■ Work instructions
Return exactly the lines from the one containing "Scopri le Aziende Associate (278, 2108)" through the last line of the records below, both included, and leave out any pictures.

Records from a data collection:
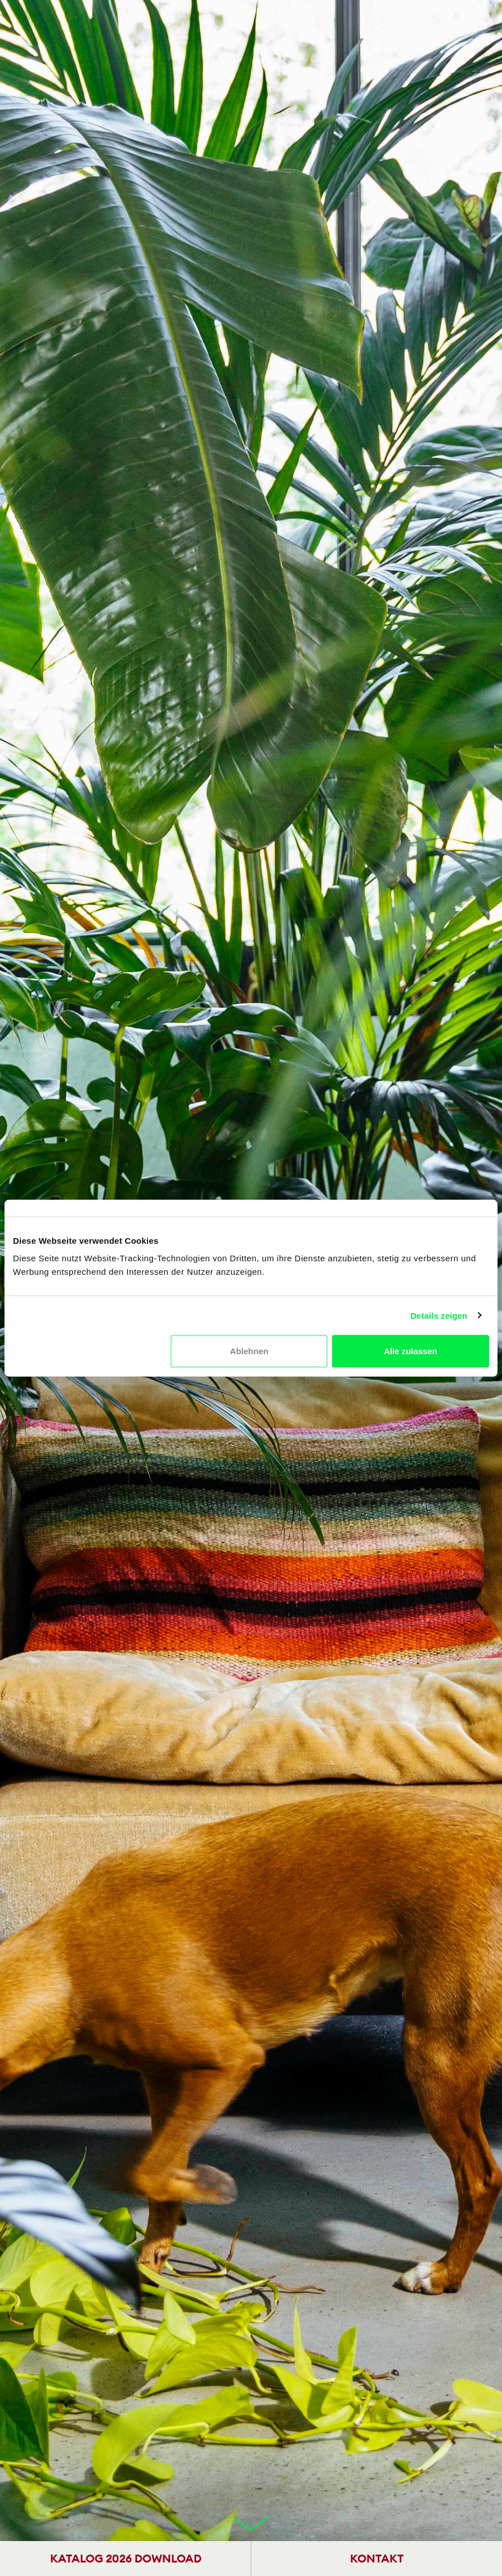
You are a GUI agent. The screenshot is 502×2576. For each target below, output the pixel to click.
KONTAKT (377, 2558)
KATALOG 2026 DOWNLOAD (125, 2558)
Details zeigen (438, 1315)
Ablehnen (249, 1351)
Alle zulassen (410, 1351)
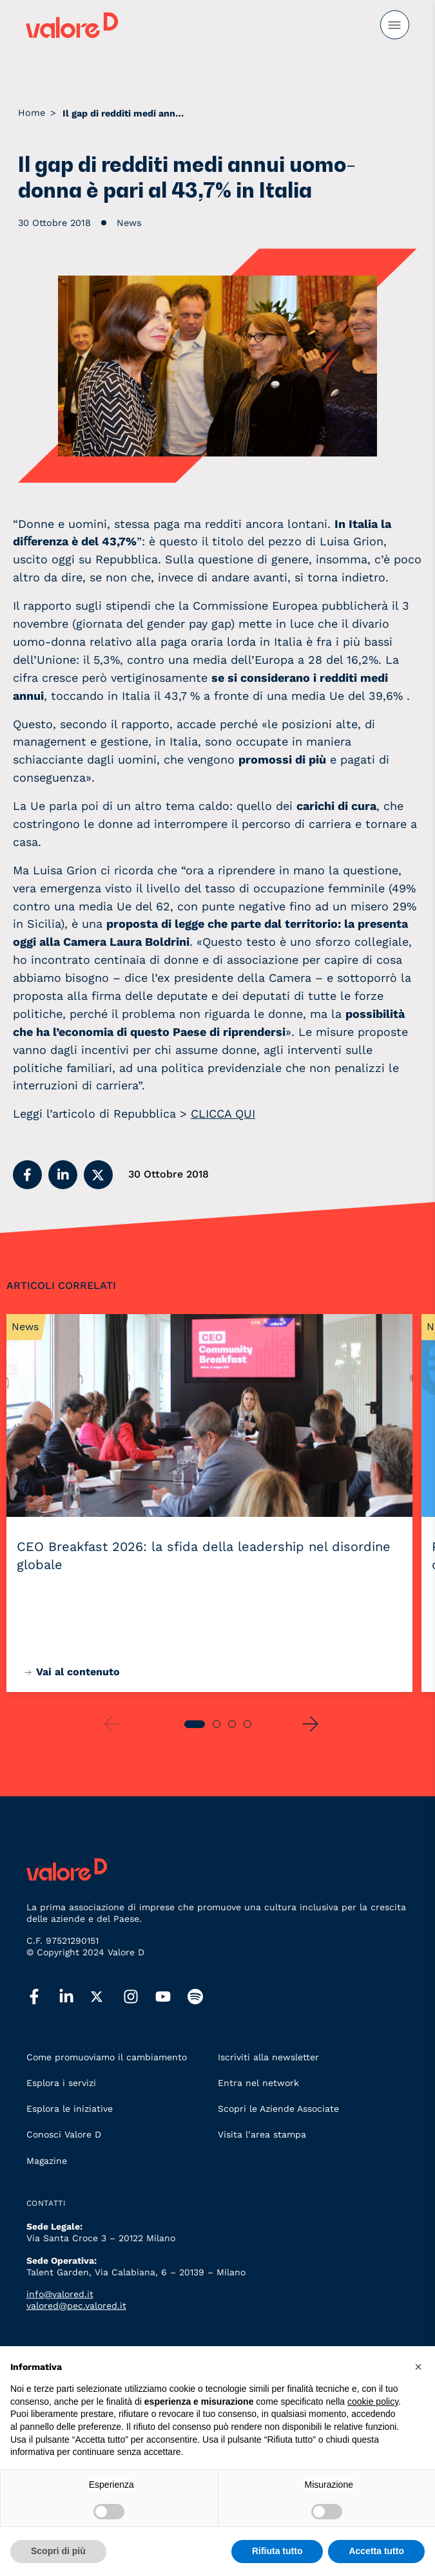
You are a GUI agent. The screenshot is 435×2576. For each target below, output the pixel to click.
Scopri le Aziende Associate (278, 2108)
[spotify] (204, 1997)
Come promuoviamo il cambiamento (106, 2057)
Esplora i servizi (61, 2083)
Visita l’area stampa (262, 2134)
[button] (27, 1174)
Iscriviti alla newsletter (268, 2057)
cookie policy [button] (372, 2401)
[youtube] (171, 1997)
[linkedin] (75, 1997)
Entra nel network (258, 2083)
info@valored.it (59, 2294)
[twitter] (107, 1997)
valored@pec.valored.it (76, 2305)
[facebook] (42, 1997)
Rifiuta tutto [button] (277, 2551)
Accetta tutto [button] (376, 2551)
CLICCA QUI (223, 1113)
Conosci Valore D (63, 2134)
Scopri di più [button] (58, 2551)
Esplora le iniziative (69, 2108)
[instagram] (139, 1997)
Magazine (46, 2161)
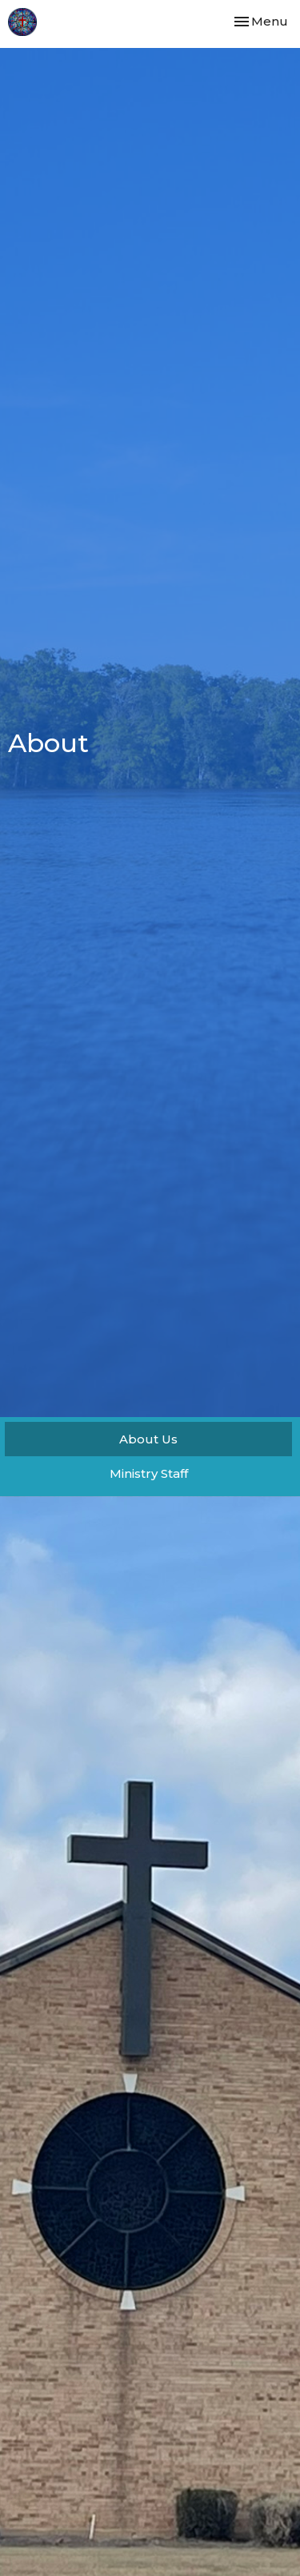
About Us (148, 1439)
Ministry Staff (149, 1473)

■ Expected output
Scopri le Aziende Associate (278, 2108)
[spotify] (204, 1997)
Come promuoviamo il cambiamento (106, 2057)
Esplora i servizi (61, 2083)
Visita l’area stampa (262, 2134)
[button] (27, 1174)
Iscriviti alla newsletter (268, 2057)
cookie policy [button] (372, 2401)
[youtube] (171, 1997)
[linkedin] (75, 1997)
Entra nel network (258, 2083)
info@valored.it (59, 2294)
[twitter] (107, 1997)
valored@pec.valored.it (76, 2305)
[facebook] (42, 1997)
Rifiuta tutto [button] (277, 2551)
Accetta tutto [button] (376, 2551)
CLICCA QUI (223, 1113)
Conosci Valore D (63, 2134)
Scopri di più [button] (58, 2551)
Esplora le iniziative (69, 2108)
[instagram] (139, 1997)
Magazine (46, 2161)
About Us (148, 1439)
Ministry Staff (149, 1473)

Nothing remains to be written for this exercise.